→ **Work task**:
Search the data below for the string "Professional". Extract every line that contains it.

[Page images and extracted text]
++++++

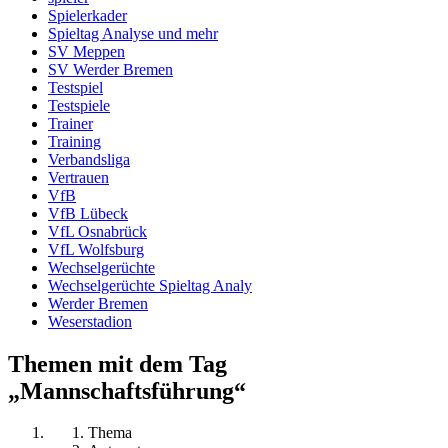
Spielerkader
Spieltag Analyse und mehr
SV Meppen
SV Werder Bremen
Testspiel
Testspiele
Trainer
Training
Verbandsliga
Vertrauen
VfB
VfB Lübeck
VfL Osnabrück
VfL Wolfsburg
Wechselgerüchte
Wechselgerüchte Spieltag Analy
Werder Bremen
Weserstadion
Themen mit dem Tag
„Mannschaftsführung“
Thema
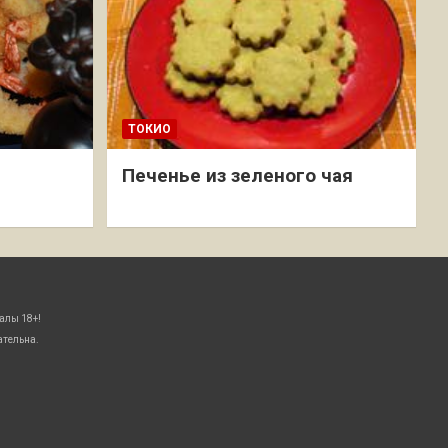
ТОКИО
Печенье из зеленого чая
алы 18+!
ательна.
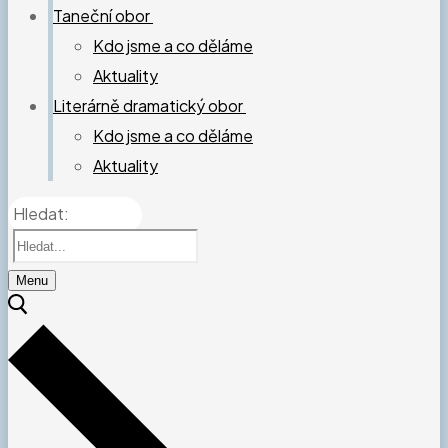
Taneční obor
Kdo jsme a co děláme
Aktuality
Literárně dramatický obor
Kdo jsme a co děláme
Aktuality
Hledat:
Menu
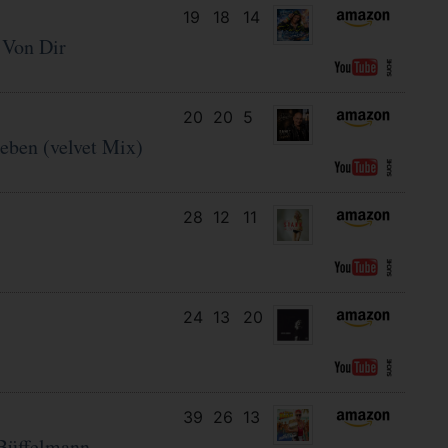
19
18
14
l Von Dir
20
20
5
eben (velvet Mix)
28
12
11
24
13
20
39
26
13
Büffelmann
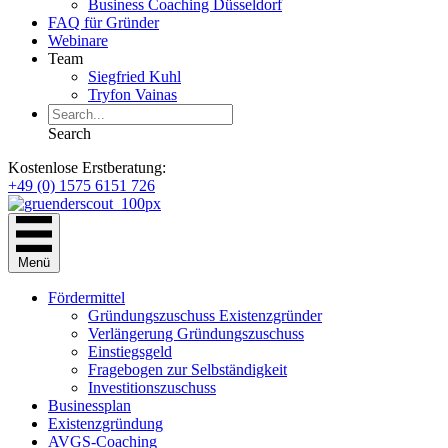
Business Coaching Düsseldorf
FAQ für Gründer
Webinare
Team
Siegfried Kuhl
Tryfon Vainas
Search
Kostenlose Erstberatung:
+49 (0) 1575 6151 726
Menü
Fördermittel
Gründungszuschuss Existenzgründer
Verlängerung Gründungszuschuss
Einstiegsgeld
Fragebogen zur Selbständigkeit
Investitionszuschuss
Businessplan
Existenzgründung
AVGS-Coaching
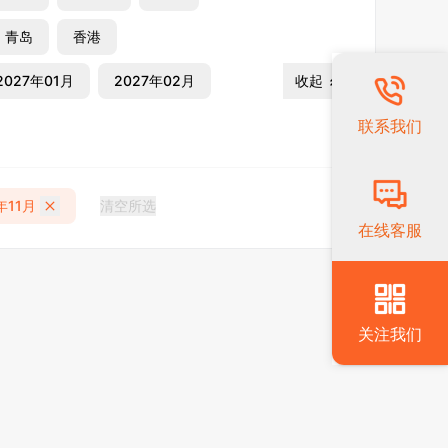
青岛
香港
2027年01月
2027年02月
收起
联系我们
年11月
清空所选
在线客服
关注我们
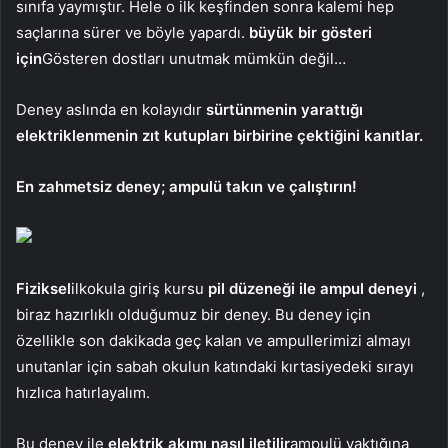
sınıfa yaymıştır. Hele o ilk keşfinden sonra kalemi hep
saçlarına sürer ve böyle yapardı.
büyük bir gösteri
için
Gösteren dostları unutmak mümkün değil…
Deney aslında en kolayıdır
sürtünmenin yarattığı
elektriklenmenin zıt kutupları birbirine çektiğini kanıtlar.
En zahmetsiz deney; ampulü takın ve çalıştırın!
Fiziksel
ilkokula giriş kursu
pil düzeneği ile ampul deneyi
,
biraz hazırlıklı olduğumuz bir deney. Bu deney için
özellikle son dakikada geç kalan ve ampullerimizi almayı
unutanlar için sabah okulun katındaki kırtasiyedeki sırayı
hızlıca hatırlayalım.
Bu deney ile
elektrik akımı nasıl iletilir
ampulü yaktığına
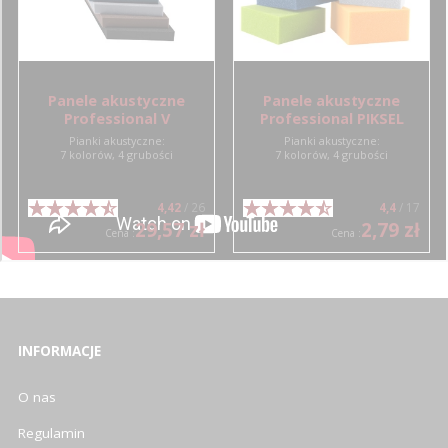
Panele akustyczne
Panele akustyczne
Professional V
Professional PIKSEL
Pianki akustyczne:
Pianki akustyczne:
7 kolorów, 4 grubości
7 kolorów, 4 grubości
4,42
/ 26
4,4
/ 17
29,57 zł
2,79 zł
Cena :
Cena :
INFORMACJE
O nas
Regulamin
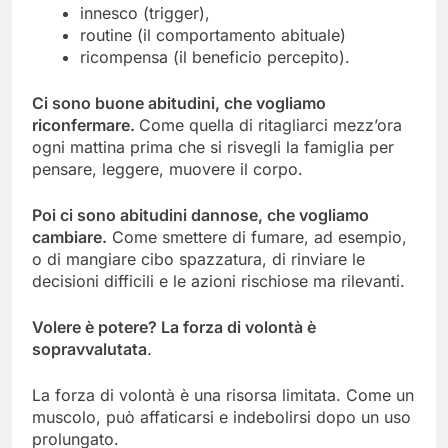
innesco (trigger),
routine (il comportamento abituale)
ricompensa (il beneficio percepito).
Ci sono buone abitudini, che vogliamo
riconfermare.
Come quella di ritagliarci mezz’ora
ogni mattina prima che si risvegli la famiglia per
pensare, leggere, muovere il corpo.
Poi ci sono
abitudini dannose
, c
he vogliamo
cambiare.
Come smettere di fumare, ad esempio,
o di mangiare cibo spazzatura, di rinviare le
decisioni difficili e le azioni rischiose ma rilevanti.
Volere è potere?
La forza di volontà è
sopravvalutata
.
La forza di volontà è una risorsa limitata. Come un
muscolo, può affaticarsi e indebolirsi dopo un uso
prolungato.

++++++

→ **Output for this task**:
Professional V
Professional PIKSEL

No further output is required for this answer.